◆ **Data records**:
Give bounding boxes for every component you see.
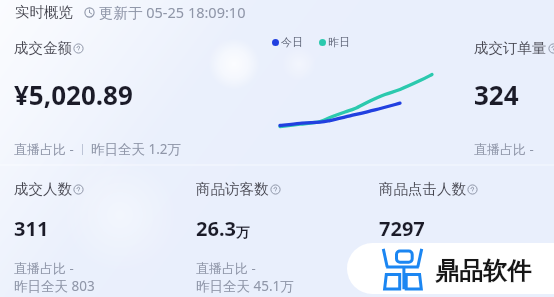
- button[interactable]: 成交订单量: [460, 20, 554, 164]
- other: 鼎品软件 logo: [382, 248, 424, 290]
- staticText: 成交金额: [14, 39, 72, 57]
- staticText: 直播占比 -: [196, 259, 256, 277]
- staticText: 成交订单量: [474, 39, 547, 57]
- staticText: 直播占比 -: [474, 140, 534, 158]
- staticText: 直播占比 -: [14, 140, 74, 158]
- staticText: 今日: [281, 35, 303, 49]
- staticText: 商品访客数: [196, 180, 269, 198]
- button[interactable]: 成交人数: [0, 167, 181, 297]
- button[interactable]: 成交金额: [0, 20, 456, 164]
- staticText: 昨日全天 45.1万: [196, 277, 294, 295]
- staticText: 直播占比 -: [14, 259, 74, 277]
- staticText: 实时概览: [15, 3, 73, 21]
- staticText: 昨日全天: [379, 277, 437, 295]
- staticText: 万: [236, 224, 250, 241]
- staticText: 26.3: [196, 215, 236, 242]
- staticText: 鼎品软件: [435, 256, 531, 286]
- staticText: ¥5,020.89: [14, 77, 133, 112]
- staticText: 7297: [379, 215, 425, 242]
- staticText: 昨日全天 1.2万: [91, 140, 182, 158]
- button[interactable]: 商品访客数: [182, 167, 364, 297]
- button[interactable]: 商品点击人数: [365, 167, 554, 297]
- button[interactable]: 实时概览: [0, 0, 554, 24]
- staticText: 昨日: [328, 35, 350, 49]
- staticText: 311: [14, 215, 49, 242]
- staticText: 商品点击人数: [379, 180, 466, 198]
- staticText: 更新于 05-25 18:09:10: [99, 2, 246, 22]
- button[interactable]: 鼎品软件 logo: [347, 243, 554, 294]
- staticText: 324: [474, 77, 519, 112]
- other: Updated time: [84, 7, 95, 18]
- staticText: 成交人数: [14, 180, 72, 198]
- staticText: 昨日全天 803: [14, 277, 95, 295]
- staticText: 直播占比 -: [379, 259, 439, 277]
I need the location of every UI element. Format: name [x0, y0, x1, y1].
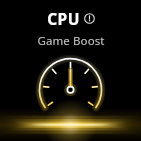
button[interactable]: CPU speed gauge — [0, 51, 141, 136]
staticText: Game Boost — [37, 33, 105, 49]
staticText: CPU — [47, 8, 80, 29]
button[interactable]: CPU — [41, 7, 101, 30]
other: Information — [84, 13, 95, 24]
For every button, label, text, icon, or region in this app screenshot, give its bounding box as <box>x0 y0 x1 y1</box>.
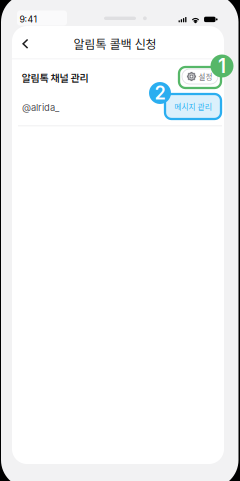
button[interactable]: 메시지 관리 <box>165 94 221 119</box>
button[interactable]: Back <box>15 33 35 55</box>
staticText: 설정 <box>199 71 213 82</box>
staticText: 메시지 관리 <box>174 101 212 112</box>
button[interactable]: 설정 <box>182 69 218 84</box>
staticText: 알림톡 채널 관리 <box>22 70 88 85</box>
staticText: 9:41 <box>20 14 38 25</box>
staticText: 알림톡 콜백 신청 <box>74 35 156 52</box>
staticText: 2 <box>154 82 166 104</box>
staticText: 1 <box>218 54 226 78</box>
staticText: @alrida_ <box>22 102 59 113</box>
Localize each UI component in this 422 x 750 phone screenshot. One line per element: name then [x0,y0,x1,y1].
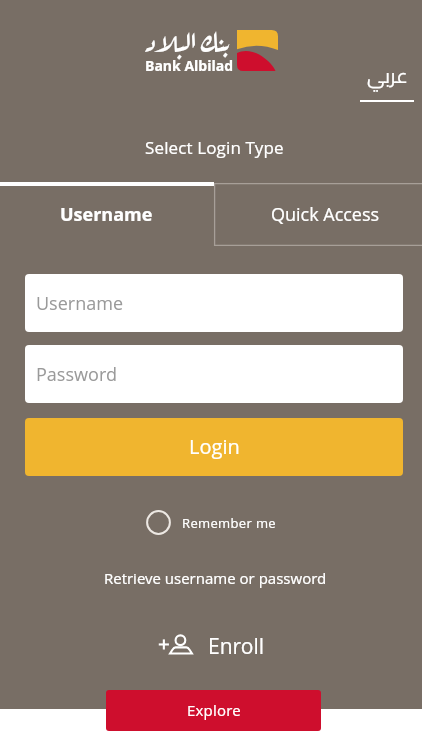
button[interactable]: Remember me [146,510,276,535]
staticText: Select Login Type [145,136,284,158]
button[interactable]: Username [0,182,214,246]
other: Enroll [157,625,199,667]
staticText: Bank Albilad [145,56,234,75]
staticText: Password [36,362,117,387]
staticText: عربي [367,57,408,94]
button[interactable]: Quick Access [214,183,422,246]
button[interactable]: Enroll [157,625,265,667]
staticText: Username [36,291,124,316]
button[interactable]: Login [25,418,403,476]
button[interactable]: عربي [360,58,414,102]
button[interactable]: Explore [106,690,321,731]
button[interactable]: Username [25,274,403,332]
staticText: Login [189,433,240,460]
staticText: Explore [187,700,241,720]
button[interactable]: Retrieve username or password [104,568,327,588]
staticText: Remember me [182,514,276,532]
staticText: بنك البلاد [145,18,230,59]
button[interactable]: Password [25,345,403,403]
staticText: Quick Access [271,202,380,227]
staticText: Enroll [208,632,265,661]
staticText: Username [60,202,153,227]
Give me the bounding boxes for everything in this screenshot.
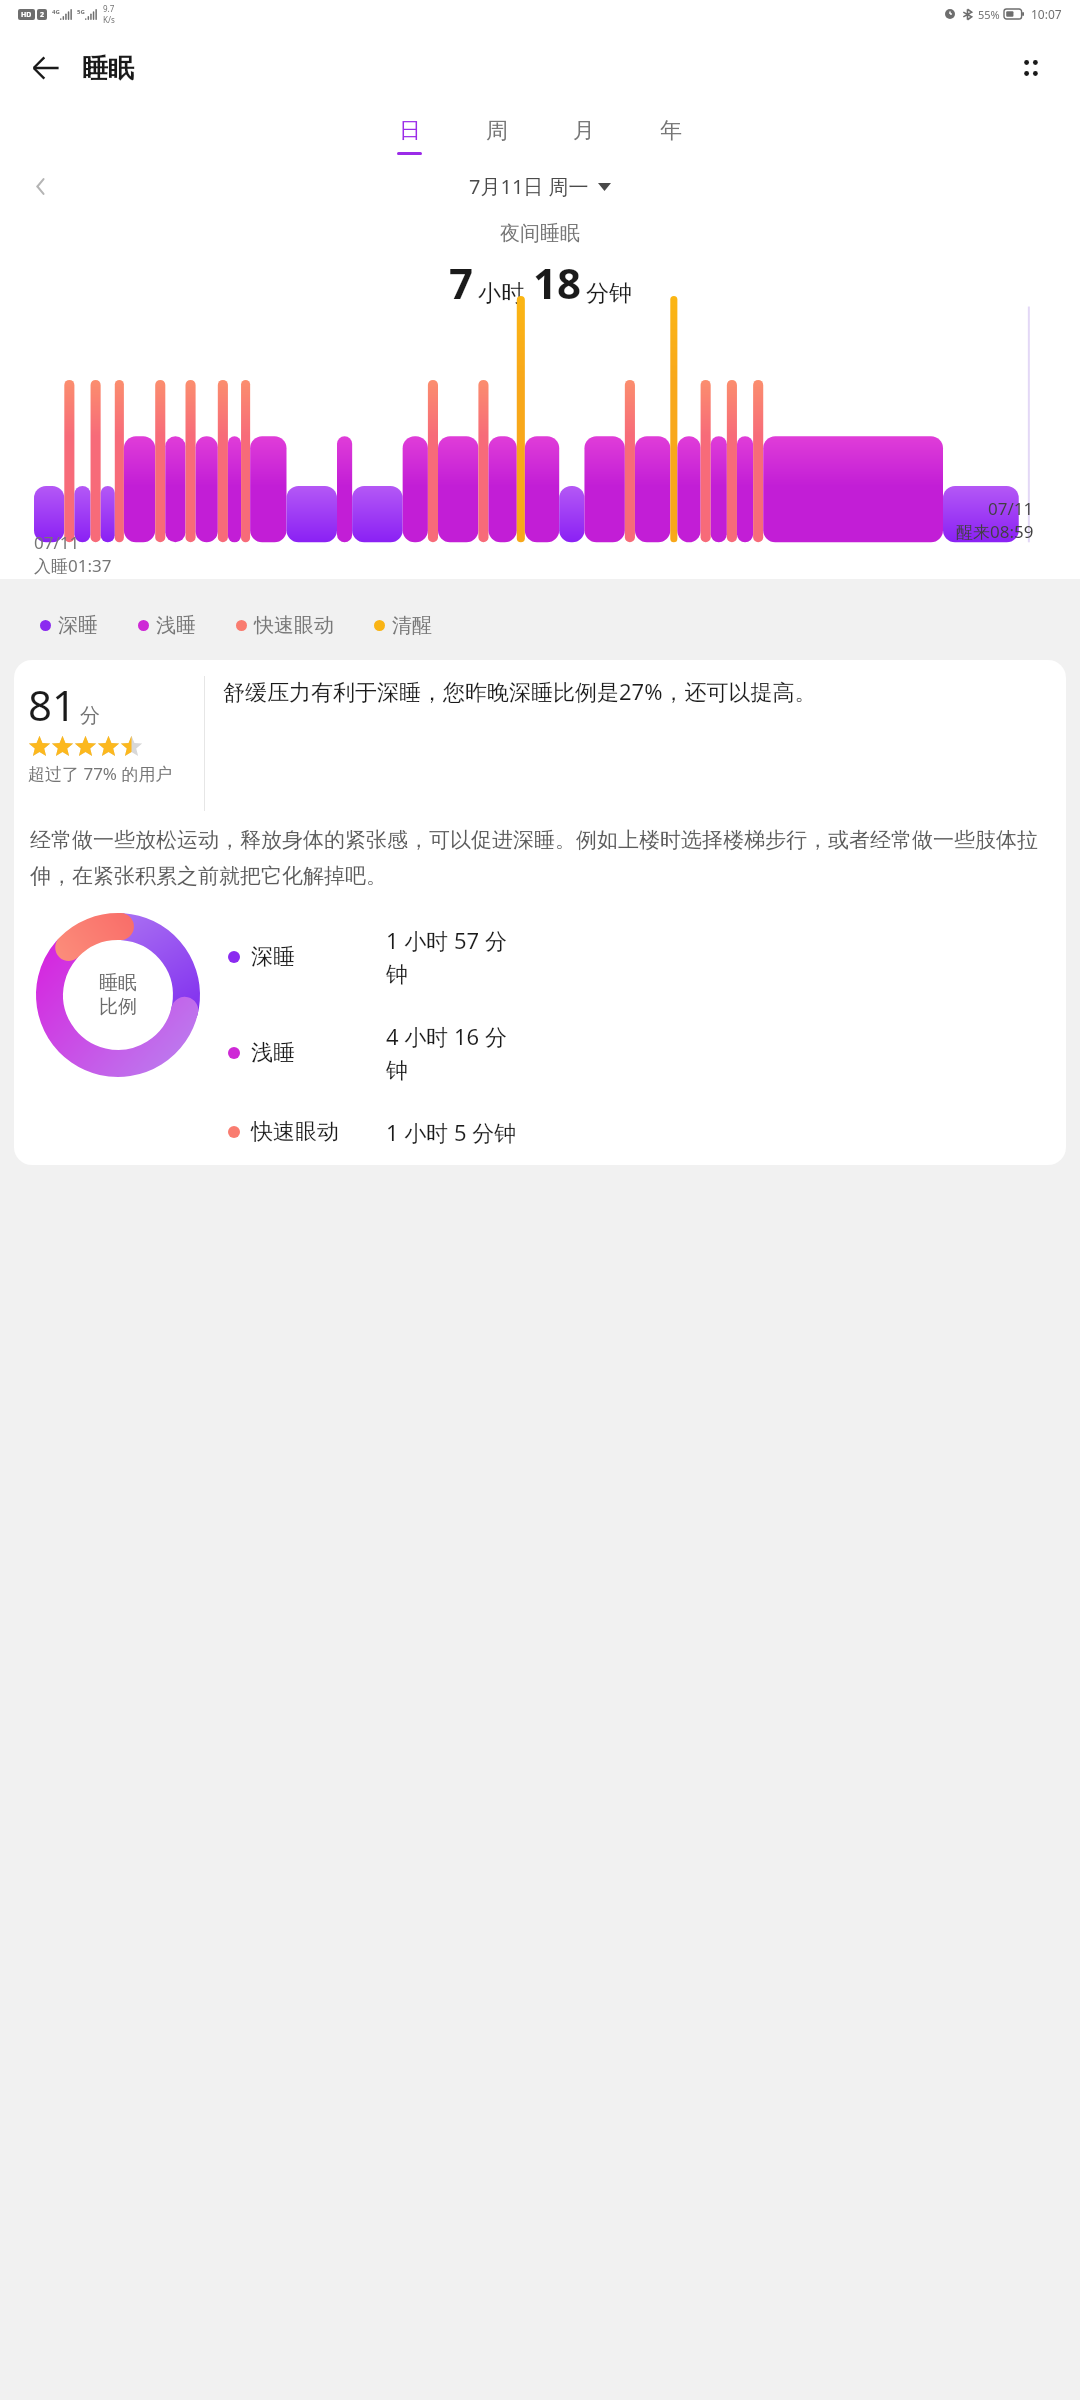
staticText: 81 [28, 676, 77, 733]
button[interactable]: More options [1008, 45, 1054, 91]
staticText: 分 [80, 703, 100, 728]
staticText: 周 [486, 117, 508, 145]
staticText: 5G [77, 8, 85, 16]
staticText: 分钟 [586, 279, 632, 308]
staticText: 快速眼动 [254, 613, 334, 638]
staticText: 浅睡 [251, 1039, 386, 1067]
staticText: 7月11日 周一 [469, 173, 589, 200]
staticText: 浅睡 [156, 613, 196, 638]
staticText: 清醒 [392, 613, 432, 638]
staticText: K/s [103, 14, 115, 25]
staticText: 1 小时 5 分钟 [386, 1117, 517, 1147]
button[interactable]: 深睡 [228, 925, 1052, 989]
button[interactable]: Previous day [20, 165, 62, 207]
staticText: 9.7 [103, 3, 115, 14]
button[interactable]: 7月11日 周一 [469, 173, 611, 200]
staticText: 4G [52, 8, 60, 16]
staticText: 10:07 [1031, 6, 1062, 22]
button[interactable]: 快速眼动 [236, 613, 334, 638]
button[interactable]: 快速眼动 [228, 1117, 1052, 1147]
staticText: 1 小时 57 分 钟 [386, 925, 507, 989]
staticText: 小时 [478, 279, 524, 308]
staticText: 2 [40, 10, 45, 20]
staticText: 月 [573, 117, 595, 145]
button[interactable]: Back [22, 44, 70, 92]
button[interactable]: 深睡 [40, 613, 98, 638]
staticText: 55% [978, 7, 1000, 22]
staticText: 快速眼动 [251, 1118, 386, 1146]
staticText: 7 [449, 254, 474, 311]
button[interactable]: 浅睡 [138, 613, 196, 638]
staticText: 年 [660, 117, 682, 145]
staticText: 比例 [99, 995, 137, 1019]
button[interactable]: 周 [453, 113, 540, 159]
staticText: 睡眠 [82, 52, 134, 85]
staticText: 日 [399, 117, 421, 145]
button[interactable]: 日 [366, 113, 453, 159]
staticText: 深睡 [58, 613, 98, 638]
staticText: 夜间睡眠 [500, 221, 580, 246]
staticText: 舒缓压力有利于深睡，您昨晚深睡比例是27%，还可以提高。 [223, 676, 817, 706]
staticText: 深睡 [251, 943, 386, 971]
staticText: 经常做一些放松运动，释放身体的紧张感，可以促进深睡。例如上楼时选择楼梯步行，或者… [30, 827, 1046, 889]
staticText: 4 小时 16 分 钟 [386, 1021, 507, 1085]
staticText: 入睡01:37 [34, 554, 112, 577]
button[interactable]: 浅睡 [228, 1021, 1052, 1085]
button[interactable]: 月 [540, 113, 627, 159]
staticText: 醒来08:59 [956, 520, 1034, 543]
staticText: 18 [533, 254, 582, 311]
staticText: HD [21, 10, 32, 20]
button[interactable]: 年 [627, 113, 714, 159]
staticText: 睡眠 [99, 971, 137, 995]
button[interactable]: 清醒 [374, 613, 432, 638]
staticText: 07/11 [34, 531, 80, 554]
staticText: 07/11 [988, 497, 1034, 520]
staticText: 超过了 77% 的用户 [28, 762, 173, 785]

◆ **Required work**: Among the lines above, list those that contain the word "bounding".

◆ **Result**:
Give bounding boxes for every component you see.
For every button, label, text, icon, or region in this app screenshot, give its bounding box as <box>x0 y0 x1 y1</box>.
Give me the bounding boxes for everything in this screenshot.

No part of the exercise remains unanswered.